Group education conveys information consistent with that shared during one-on-one education but is usually conducted by health professionals or by trained lay people who use presentations or other teaching aids in a lecture or interactive format. This type of education often incorporates role modeling or other methods. Group education can be given to a variety of groups, in different settings, and by different types of educators with different backgrounds and styles including healthcare workers or other health professionals, lay health advisors, or volunteers. The education sessions can be conducted by telephone or in person in medical, community, worksite, or household settings.

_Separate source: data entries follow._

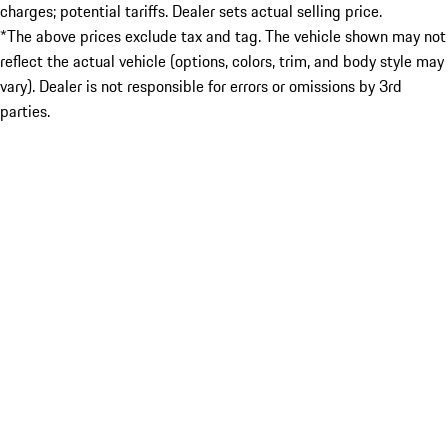
charges; potential tariffs. Dealer sets actual selling price.
*The above prices exclude tax and tag. The vehicle shown may not
reflect the actual vehicle (options, colors, trim, and body style may
vary). Dealer is not responsible for errors or omissions by 3rd
parties.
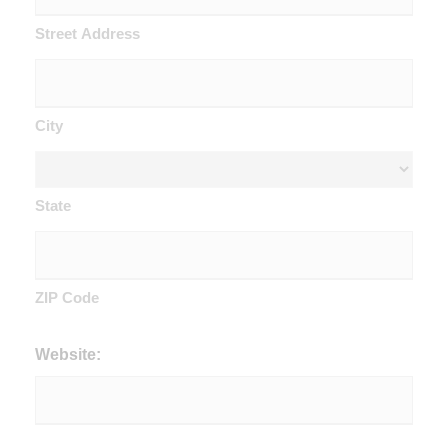
Street Address
City
State
ZIP Code
Website:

The use of small media is an evidence-based strategy to increase screening rates for breast cancer (mammography), cervical cancer (Pap test), and colorectal cancer (FOBT only). Small media include videos and printed materials such as letters, brochures, and newsletters. These materials can be used to inform and motivate people to be screened for cancer. They can provide information tailored to specific individuals or targeted to general audiences.
This section highlights NBCCEDP Tribal Awardees that share their best practices for the holistic integration of other prevention programs that benefit their patients. A case study for one CRCCP tribal program is also included.

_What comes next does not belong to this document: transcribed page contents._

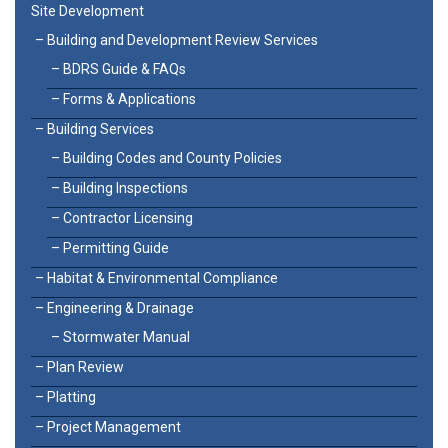
Site Development
Building and Development Review Services
BDRS Guide & FAQs
Forms & Applications
Building Services
Building Codes and County Policies
Building Inspections
Contractor Licensing
Permitting Guide
Habitat & Environmental Compliance
Engineering & Drainage
Stormwater Manual
Plan Review
Platting
Project Management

The Southeast Alaska Regional Health Consortium (SEARHC) BCCEDP has made linkages with two additional programs at SEARHC, the CDC-funded WISEWOMAN (Well-Integrated Screening and Evaluation for WOMen Across the Nation) program and IHS-funded Special Diabetes Program for Indians (SDPI). The WISEWOMAN program works with low-income, uninsured and underinsured women, a population shared with the BCCEDP. SEARHC has made an effort to take a holistic approach wherein recipients of the programs experience them as integrated, preventive programs. For example, this may mean that BCCEDP pays to fly women into clinics for cancer screening, but then utilizes SDPI funding for diabetes and pre-diabetes services. They also promote integration during mobile mammography clinics with WISEWOMAN/Women’s Health staff by holding WISEWOMAN events during evening hours (community fitness walks, community education talk on stress control, etc.) as well as enrolling/coaching/following up with WISEWOMAN participants when they present for mobile mammography. Furthermore, there is cross-referral between programs and patient navigators are also paid 50/50 by WISEWOMAN and NBCCEDP.

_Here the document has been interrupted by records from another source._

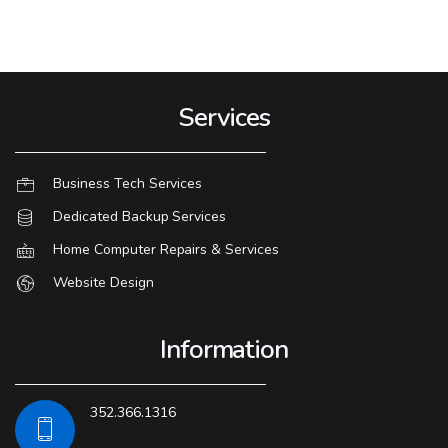
Services
Business Tech Services
Dedicated Backup Services
Home Computer Repairs & Services
Website Design
Information
352.366.1316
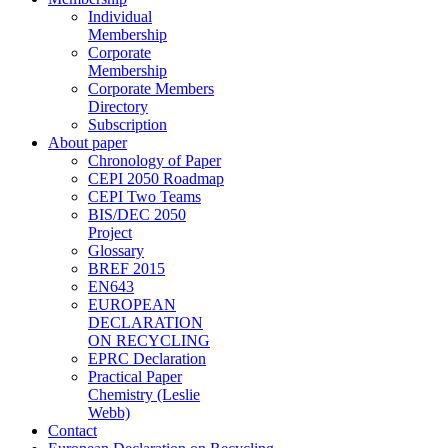
Individual
Membership
Corporate
Membership
Corporate Members
Directory
Subscription
About paper
Chronology of Paper
CEPI 2050 Roadmap
CEPI Two Teams
BIS/DEC 2050
Project
Glossary
BREF 2015
EN643
EUROPEAN
DECLARATION
ON RECYCLING
EPRC Declaration
Practical Paper
Chemistry (Leslie
Webb)
Contact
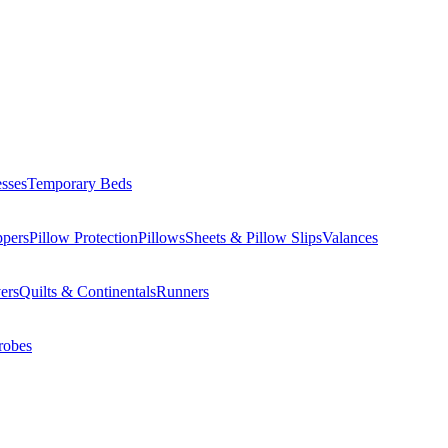
esses
Temporary Beds
ppers
Pillow Protection
Pillows
Sheets & Pillow Slips
Valances
ers
Quilts & Continentals
Runners
robes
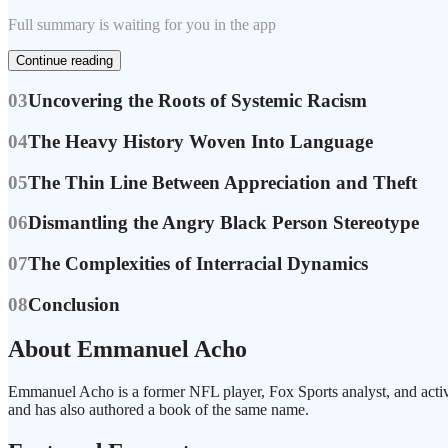
Full summary is waiting for you in the app
Continue reading
03
Uncovering the Roots of Systemic Racism
04
The Heavy History Woven Into Language
05
The Thin Line Between Appreciation and Theft
06
Dismantling the Angry Black Person Stereotype
07
The Complexities of Interracial Dynamics
08
Conclusion
About Emmanuel Acho
Emmanuel Acho is a former NFL player, Fox Sports analyst, and activi
and has also authored a book of the same name.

High provider turnover is an issue facing many Tribal clinics and can pose a barrier to successful cancer screening program implementation. To help alleviate the effects of provider turnover, Kaw Nation BCCEDP has a pink, laminated card placed at clinics’ reception so that staff, regardless of how new they may be, are aware of the key Breast and Cervical Cancer Screening Program requirements. This helps to inform staff who may have not yet had a formal introduction to the program.
Another common issue facing many Tribal clinics is the incidence of missed screening appointments or high “no-show” rates. Missed screening appointments can be a financial burden to the clinic and potentially affect patient care as staff time is not used efficiently. They also have a damaging effect on efforts to improve cancer screening rates. To ameliorate the effects missed screening appointments may have on screening rates, CRST BCCEDP practices opportunistic screenings. This means that if a patient is in the clinic for a particular reason, program staff assess to see if the patient is due and, while they are there, the patient is offered additional screening tests that are due. Opportunistic screenings can bypass scheduling appointments, minimizing the risk for missed appointments.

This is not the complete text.